— REQUIRED WORK —
Verbatim copy without pictures. Please print every entry as it stands.

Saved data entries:
----

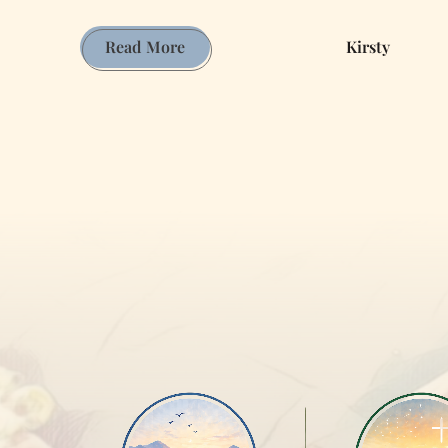
Journey
Read More
Kirsty
of
Discernment:
Exploring
Faith,
Ministry,
and
Reflection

----

— EXERCISE RESULT —
Journey
Read More
Kirsty
of
Discernment:
Exploring
Faith,
Ministry,
and
Reflection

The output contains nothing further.